I really haven’t posted as much as I intended, here, over the last year.

My life underwent such huge changes, mostly unexpected. I ended my 11 year residency in South Korea and moved back to Southeast Alaska. I’m still in a bit of transition in terms of career, and meanwhile living off my savings.

I took a break from the OGF admin team last summer, then worked really hard the last few months. I have become very frustrated with trying to do admin on that site. Indeed, I have become deeply disillusioned – mostly with myself, and my inability to maintain a charitable and good-willed mindset in dealing with a never-ending onslaught of faceless trolls and juvenile idiots. I’d rather cope with a classroom of unruly 7th graders.

In a few days, I’ll be traveling to my mother’s in Queensland for a few weeks: a long crossing of the Pacific. I’ll be constrained by obligations to relatives, so I’m taking a leave-of-absence from OGF and geofiction. I have resigned the admin position permanently. It will be hard to let go, but I feel I must do so for my own peace of mind.

Music to map by: Olga Bell, “Пермский Край.”

Git topo

I finally got tired of dealing with Windows 10 drama, and decided to rebuild my preferred Ubuntu Linux desktop, as I’d been using in Korea before moving away last July.

I’ve made good progress on that, and have JOSM up and working again, and all that. But I became aware, as I was migrating my data and files, that I have a lot of files I would rather not lose, especially related to my geofiction. I need some systematic means of keeping stuff backed up.

I handled the issue of backup and redundancy for my creative writing years ago, when I started storing all my drafts and notes in google docs. It’s convenient, too, because I can get to my writing no matter where I am.

But I have no such system for all my .osm files for the geofiction. Especially important are the .osm files I use for drawing the topo layer, since those are never uploaded anywhere except temporarily at the time of an update.

I suppose I could just copy the files. But I decided I needed to store them in some kind of version-controlled space. About two years ago, I’d had them in a git repository but it was just copied out to an extra harddrive. I used git for some other stuff I used to do, so it wasn’t that hard to figure out.

I decided this time to try something different – I made a repository on github and decided to put my topo .osm files there. If I get in the habit of regularly updating the git repository, I’ll always have those topo files, no matter what happens to my computer or where I am. Further, if ever I go in the direction of wanting to collaborate on drawing topo files, this will make it really easy (assuming the other person is up to dealing with checking things out of a git repository). [UPDATE: this was a short-lived effort. Subsequently the files are just files, again, but they live on one of my HRATE servers]

If ever there will be a truly collaborative geofiction “planet” with a master topo layer, this might be a way to maintain that information, since practically speaking it can’t and shouldn’t be uploaded to the map server.
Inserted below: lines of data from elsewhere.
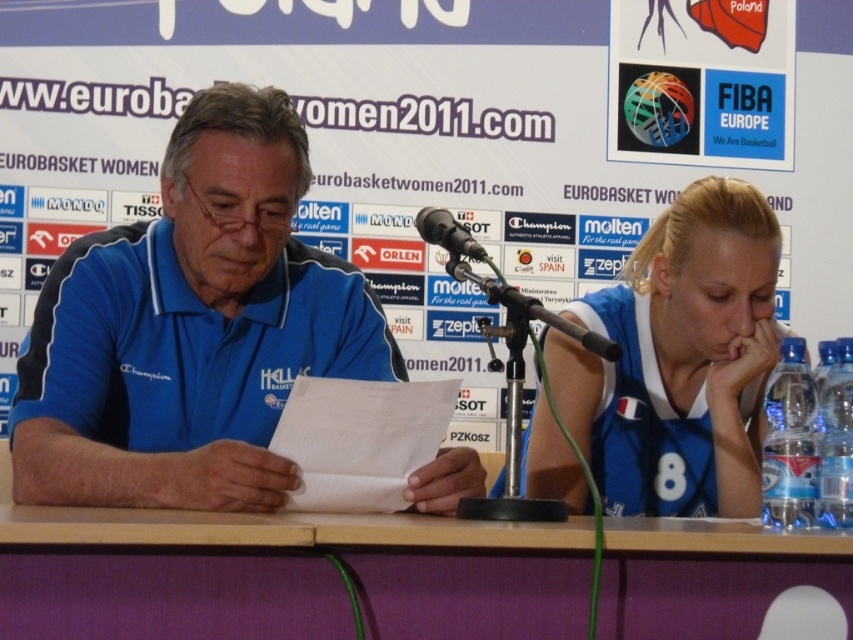 You are a photographer at the EuroBasket Women 2011 press conference. You need to take a closeup photo of the blue jersey at right. Where should you aim your camera?

The blue jersey at right is located at the 2D coordinates point (x=679, y=358), so aim your camera there.

You are a photographer at the event and need to capture a closeup shot of the blue jersey at center and the black plastic microphone at center. Given that your camera has a minimum focus distance of 18 inches, will you be able to take the photo without moving either object?

The blue jersey at center is 18.52 inches from the black plastic microphone at center. Since the distance is slightly over the camera minimum focus distance of 18 inches, you can take the photo without moving either object.

You are a photographer at the EuroBasket Women 2011 press conference. You need to ensure that both the blue jersey at center and the wooden table at center are visible in your shot. Based on their sizes, which object should you focus on first to frame the shot properly?

The blue jersey at center is much taller than the wooden table at center, so you should focus on framing the blue jersey at center first to ensure it fits properly in the shot. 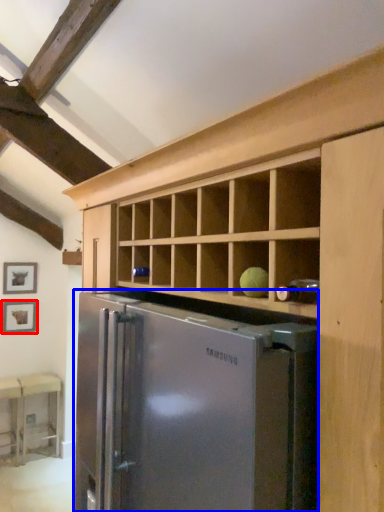 Question: Which object is closer to the camera taking this photo, picture frame (highlighted by a red box) or refrigerator (highlighted by a blue box)?

Choices:
 (A) picture frame
 (B) refrigerator

Answer: (B)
Just an experiment, I guess, and meanwhile I’ll have a reliable backup of my work.

Music to map by: 선미, “가시나.

Subway Philosophy

Someday, I will return to work on my great metropolis, Villa Constitución. And when that day comes, I shall take on the huge project of refactoring the complex subway system I designed.
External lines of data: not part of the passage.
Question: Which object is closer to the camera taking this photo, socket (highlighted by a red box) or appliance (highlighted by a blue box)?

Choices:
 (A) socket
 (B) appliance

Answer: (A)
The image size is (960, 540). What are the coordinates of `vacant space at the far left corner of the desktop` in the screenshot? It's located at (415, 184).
When designing subways, one should have a philosophy of subways in mind. Here is an essay every subway designer must read: “Stoppism: Retrospects and Prospects“.*

*Footnote for the dense: the linked article is satire – a gorgeous, brilliant joke.

Music to design subways by: Silvio Rodríguez, “Santiago de Chile.”

admin blues

<rant>

It’s all pretty depressing.

I try to be a competent and fair and innovative admin on OpenGeofiction.

Half the users hate me – I know this for an actual fact, because I see what gets said on the OGF unofficial discord channel.

And now I’m feuding with the “boss” too. I can’t win – I’m stuck in the middle. I’m not paid for this. So why am I doing it?

Perhaps I should go back to trying to build my own geofiction server and forget this. Although I derive a lot of motivation and inspiration from the OGF community, trying to be an engaged and active member feels like more suffering than benefit, some days. I would do better to not try to change or “fix” things, but that’s not in my character.

I don’t know if the creator of OGF and I really share much in terms of vision. To initial appearances, he seems committed to the “open-” part of the name, and to open source projects and concepts. Yet upon further examination, he seems utterly uninterested in trying to go anywhere toward working out a more scalable and/or sustainable governance model for the site. And for any sizable internet community (or real community for that matter), governance is actually important. So in the end, it’s just a personal fiefdom. I can feel sympathetic to that… – that’s probably how I would set my own site up. But then, what’s the “open” about? Is it just because he used the OSM stack? It feels like false advertising: “Bait and switch.”

This is just a rant.

</rant>

Music to admin by: Robbie Fulks, “America Is A Hard Religion.”